DataDirectory Catalog Loader

Overview

The Catalog DataDirectory Loader module is a GeoServer community extension designed to significantly improve the startup time for GeoServer instances with large catalogs, which may include thousands of workspaces, stores, and layers. This module optimizes the loading and parsing of catalog configuration files, making it particularly relevant for environments where the data directory resides on a network filesystem (e.g., NFS).

Network filesystems are notoriously inefficient at handling a large number of small file reads, such as those required to load XML files for GeoServer’s catalog. This module addresses these inefficiencies by employing a single-pass directory traversal and parallelized parsing, leading to substantial performance gains.

Features

  • Parallelized Loading: - File I/O operations and XML parsing are executed concurrently to maximize efficiency.

  • Single Directory Traversal: - Catalog (e.g., workspaces, layers, stores) and configuration (e.g., services, settings) files are processed in a single pass over the workspaces directory.

  • Deferred Password Decryption: - Password decryption is deferred to avoid potential thread deadlocks during startup.

Why Use This Module?

GeoServer catalogs with thousands of workspaces, stores, and layers are represented by numerous small XML files in the data directory.
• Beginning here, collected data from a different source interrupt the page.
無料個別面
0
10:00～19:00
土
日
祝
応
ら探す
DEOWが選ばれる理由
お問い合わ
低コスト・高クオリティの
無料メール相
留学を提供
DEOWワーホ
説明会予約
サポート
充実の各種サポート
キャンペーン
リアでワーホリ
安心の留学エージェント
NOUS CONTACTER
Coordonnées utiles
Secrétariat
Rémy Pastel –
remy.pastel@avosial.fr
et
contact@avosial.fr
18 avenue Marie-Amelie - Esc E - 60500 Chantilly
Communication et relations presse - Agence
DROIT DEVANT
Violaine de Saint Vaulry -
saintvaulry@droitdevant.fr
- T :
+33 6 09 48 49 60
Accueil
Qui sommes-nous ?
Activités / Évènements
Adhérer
This can cause significant startup delays, especially when the catalog is located on a network filesystem (NFS) or other storage with high latency for small file operations.
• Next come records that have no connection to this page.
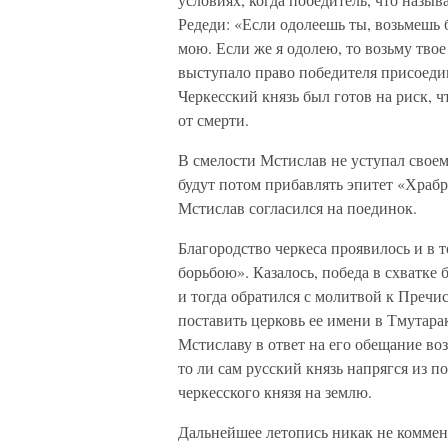
Редеди: «Если одолеешь ты, возьмешь 
мою. Если же я одолею, то возьму твое
выступало право победителя присоеди
Черкесский князь был готов на риск, ч
от смерти.
В смелости Мстислав не уступал своем
будут потом прибавлять эпитет «Храбр
Мстислав согласился на поединок.
Благородство черкеса проявилось и в 
борьбою». Казалось, победа в схватке 
и тогда обратился с молитвой к Пречи
поставить церковь ее имени в Тмутара
Мстиславу в ответ на его обещание воз
то ли сам русский князь напрягся из п
черкесского князя на землю.
Дальнейшее летопись никак не коммен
The Catalog DataDirectory Loader module provides:

  • Improved Startup Times: - For catalogs stored on a local disk, the performance improvement can exceed 30%, significantly reducing initialization times. - On network filesystems (e.g., NFS), the improvement can reach one order of magnitude, as the module optimizes I/O operations that are inefficient on such storage systems. - In a real-world case involving a catalog with approximately 80,000 layers, hundreds of workspaces, and workspace-specific service configurations, the startup time was reduced from 40 minutes to just 4 minutes using this module.

  • Optimized for NFS: - A single directory traversal minimizes the number of file operations, addressing inefficiencies in network filesystems.

  • Scalable Solution for Large Catalogs: - Handles catalogs with thousands of configurations without compromising performance.

How It Works

Parallelized Catalog Loading

The module utilizes multiple threads to handle:

  1. File I/O Operations: - Efficiently read files from the workspaces directory and other catalog-related paths.

  2. XML Parsing: - Simultaneously parse workspace, store, layer, and service configurations.

This parallel approach ensures that both I/O and parsing occur concurrently, reducing startup delays.

Single-Pass Directory Traversal

Traditional GeoServer catalog loading requires multiple passes over the workspaces directory to load catalog (workspaces, layers) and configuration (settings, services) files separately. This module combines these operations into a single directory traversal, drastically reducing redundant I/O operations.

This optimization is particularly effective for large catalogs on NFS, where each small file operation introduces significant overhead.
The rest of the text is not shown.